Quais são as quatro novas espécies descritas?
Os nomes escolhidos misturam homenagens científicas e mensagens de conservação. Duas espécies celebram mulheres que marcaram a ciência, enquanto outras destacam a relação com nuvens e o risco de desaparecimento.
- Nadzikambia goodallae, do Monte Ribáuè, homenageia Jane Goodall.
- Nadzikambia franklinae, do Monte Namuli, homenageia Rosalind Franklin.
- Nadzikambia evanescens, do Monte Inago, faz referência ao que está desaparecendo.
- Nadzikambia nubila, do Monte Chiperone, remete ao tempo nublado que sustenta a floresta.
Essas espécies aumentam de duas para seis o número conhecido de Nadzikambia.
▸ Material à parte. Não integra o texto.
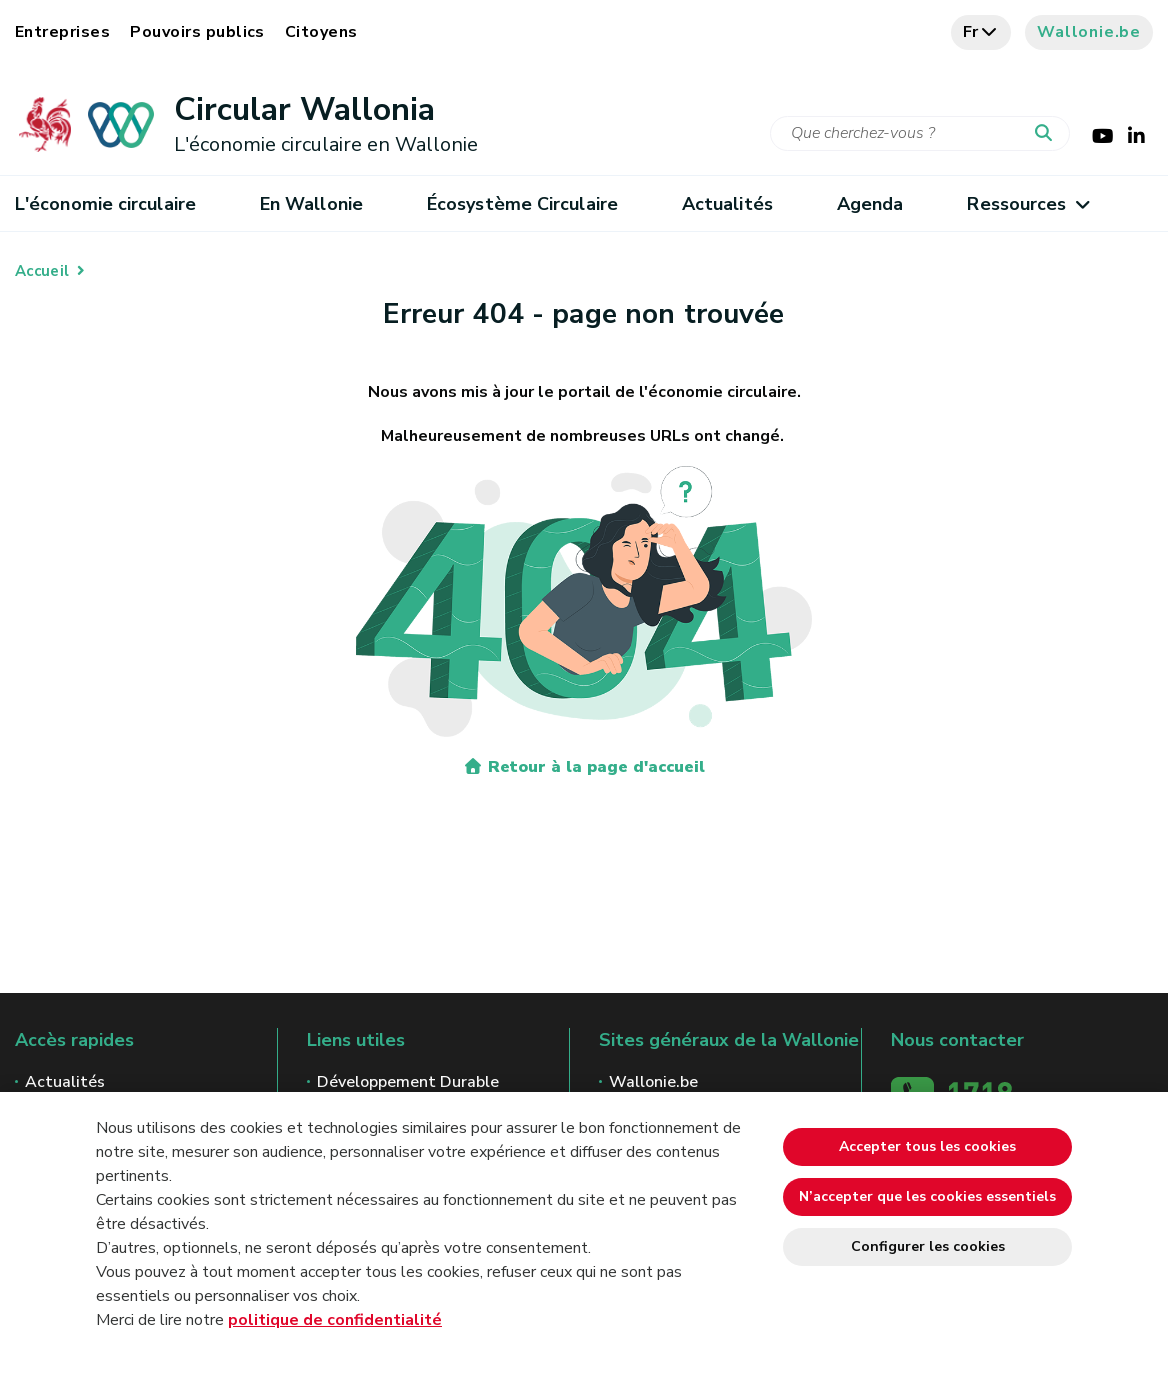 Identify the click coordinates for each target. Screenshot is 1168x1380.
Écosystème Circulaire (522, 204)
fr (981, 32)
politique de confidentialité (335, 1320)
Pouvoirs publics (197, 32)
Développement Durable (408, 1082)
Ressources (1027, 204)
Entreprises (62, 32)
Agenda (870, 204)
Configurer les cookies (928, 1246)
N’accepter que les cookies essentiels (927, 1196)
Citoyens (321, 32)
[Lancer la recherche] (1048, 134)
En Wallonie (311, 204)
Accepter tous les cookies (927, 1146)
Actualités (727, 204)
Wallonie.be (1089, 32)
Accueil (42, 271)
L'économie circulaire (105, 204)
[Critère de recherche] (920, 133) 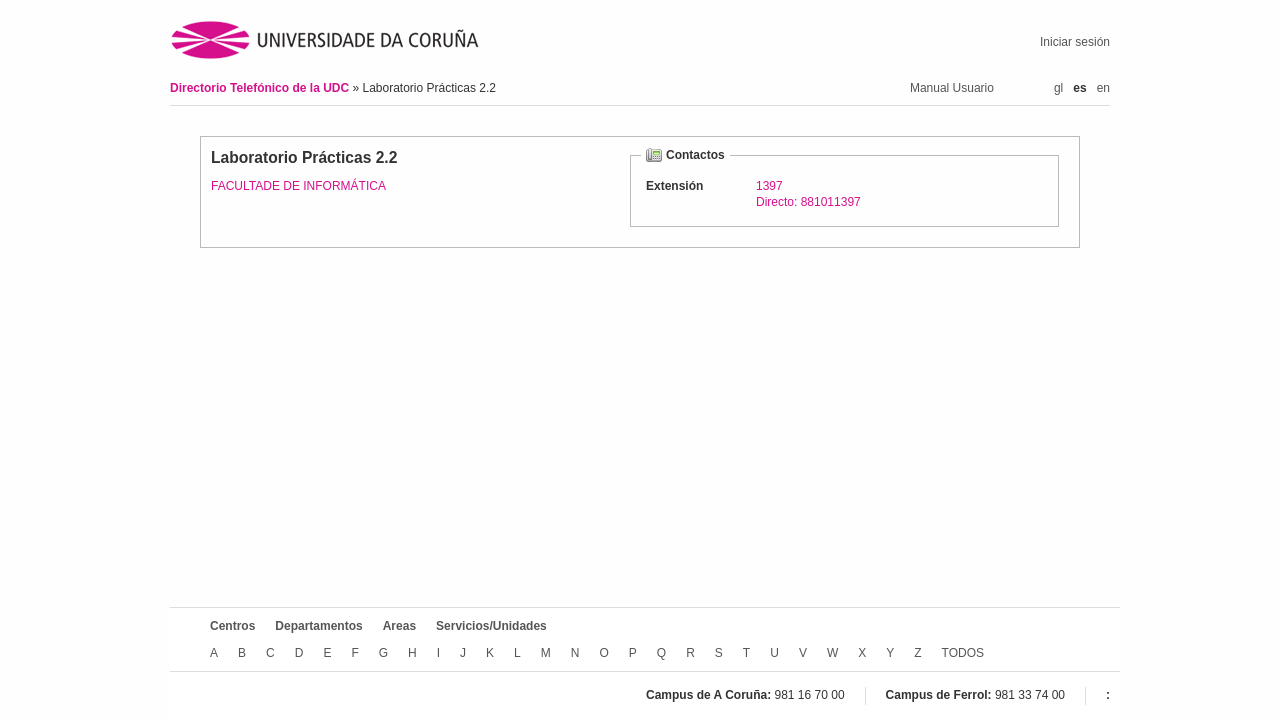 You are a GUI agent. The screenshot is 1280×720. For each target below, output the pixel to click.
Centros (232, 626)
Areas (399, 626)
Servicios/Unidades (491, 626)
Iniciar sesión (1075, 42)
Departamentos (318, 626)
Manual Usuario (952, 88)
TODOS (963, 653)
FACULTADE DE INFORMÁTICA (298, 186)
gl (1058, 88)
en (1103, 88)
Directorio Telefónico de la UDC (261, 88) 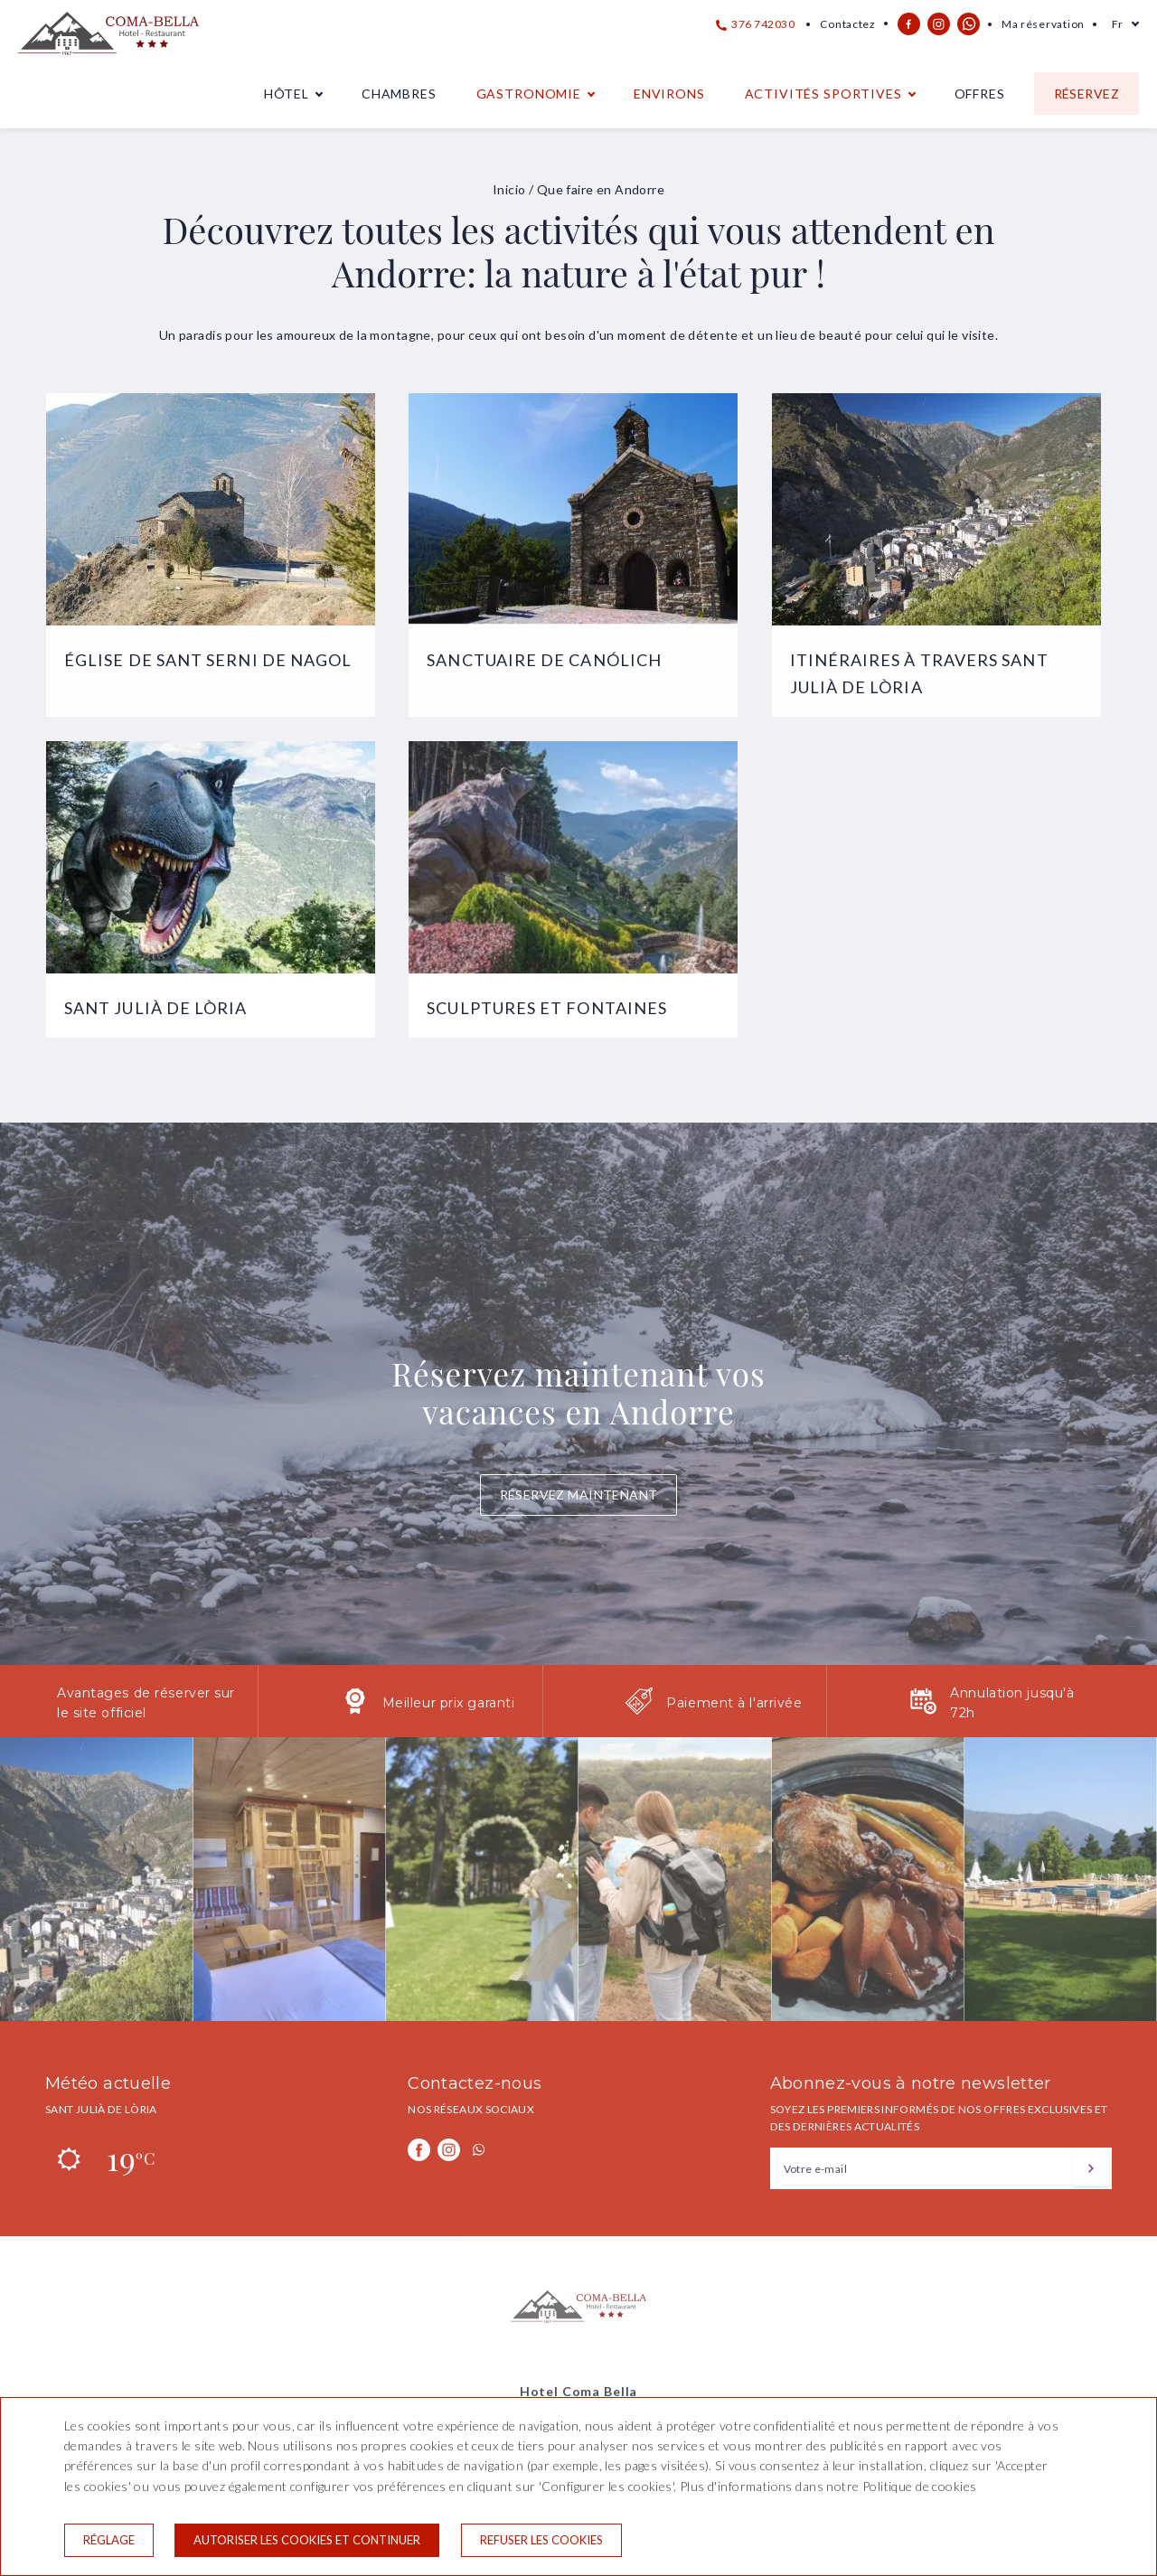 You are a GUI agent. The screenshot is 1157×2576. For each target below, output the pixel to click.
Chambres (399, 93)
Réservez (1086, 93)
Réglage (109, 2540)
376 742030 (755, 24)
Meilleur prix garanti (448, 1703)
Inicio (509, 189)
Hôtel (286, 93)
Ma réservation (1043, 24)
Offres (980, 93)
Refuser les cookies (541, 2540)
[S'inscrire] (1091, 2168)
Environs (669, 93)
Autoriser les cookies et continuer (306, 2540)
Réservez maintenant (579, 1494)
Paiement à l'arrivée (734, 1703)
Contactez (848, 24) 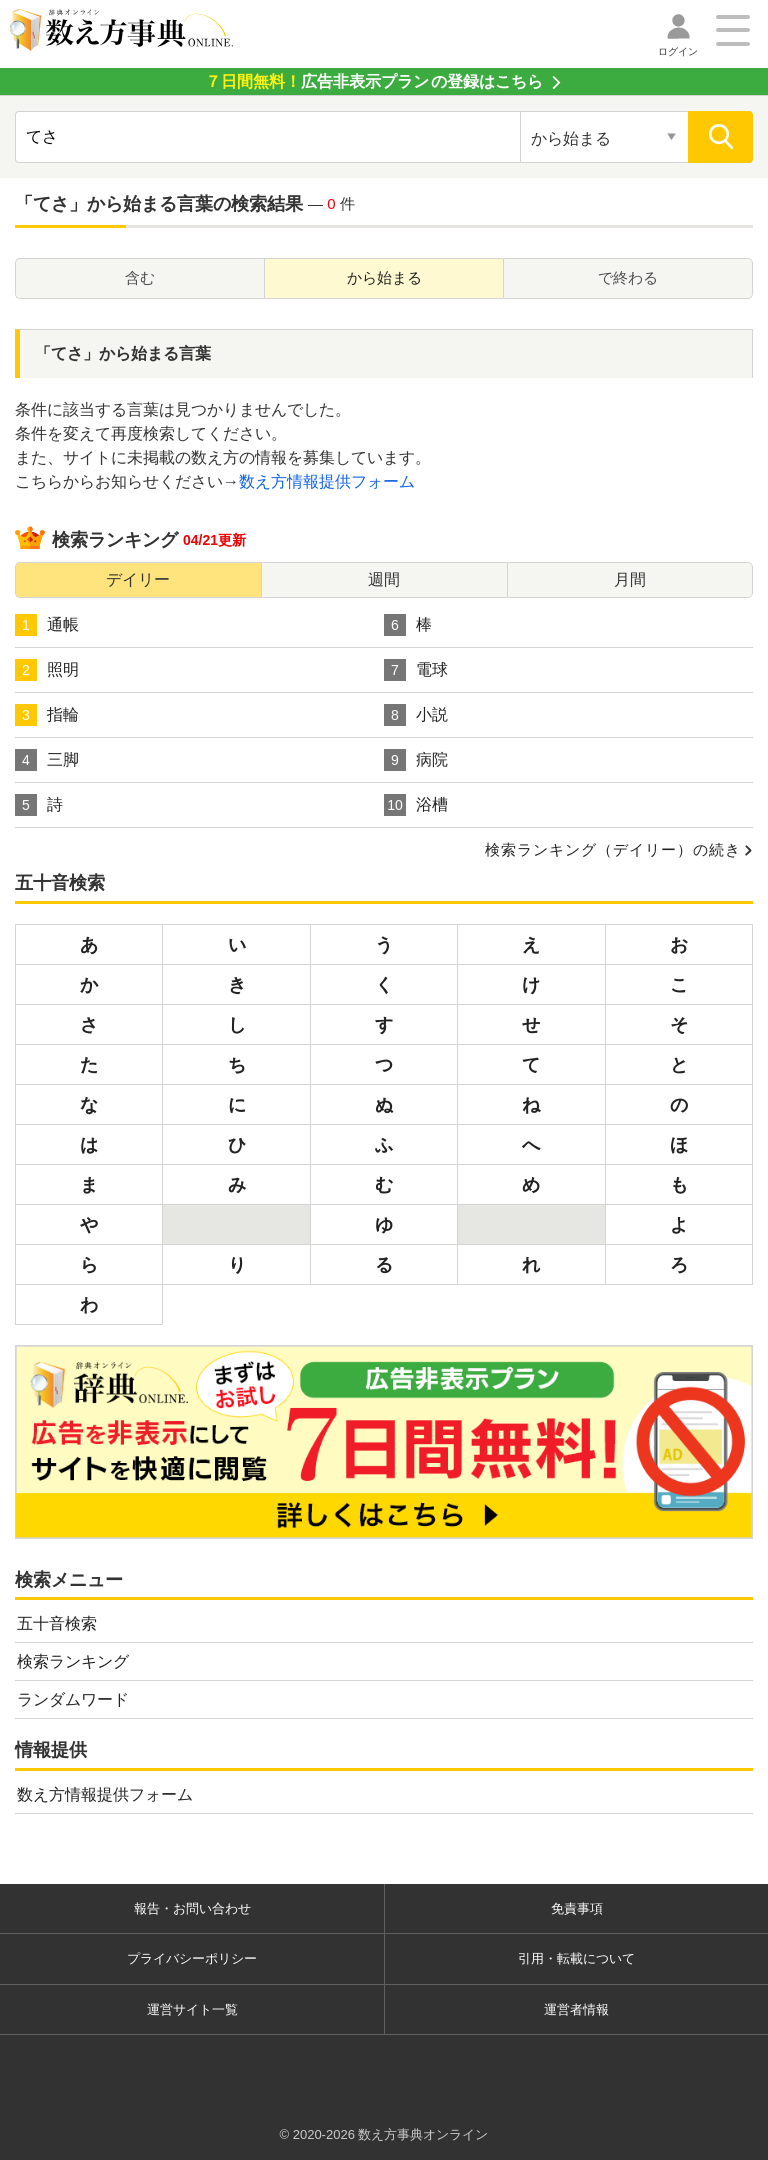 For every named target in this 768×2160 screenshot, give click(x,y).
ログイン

A descoberta também sugere que outras montanhas pouco estudadas podem esconder mais espécies endêmicas.

O que torna esses camaleões tão vulneráveis?
O problema é que esses camaleões não vivem em qualquer lugar. Eles dependem de florestas úmidas específicas, pequenas e isoladas, muitas delas pressionadas por desmatamento e agricultura de corte e queima.
Como essas espécies não ocorrem fora dessas florestas, a destruição de cada fragmento pode significar a perda de uma linhagem inteira. É por isso que os autores tratam a descoberta também como um aviso.
Como a conservação local pode proteger essas espécies?
O estudo destaca que a proteção das florestas depende diretamente das comunidades que vivem no entorno. No Monte Chiperone, por exemplo, valores culturais ajudam a preservar áreas consideradas sagradas, mantendo a floresta em melhor estado.
Mais do que uma descoberta curiosa, os novos camaleões mostram que ainda há biodiversidade desconhecida em regiões pouco estudadas. Proteger essas ilhas no céu é evitar que espécies recém-reveladas desapareçam antes mesmo de serem plenamente compreendidas.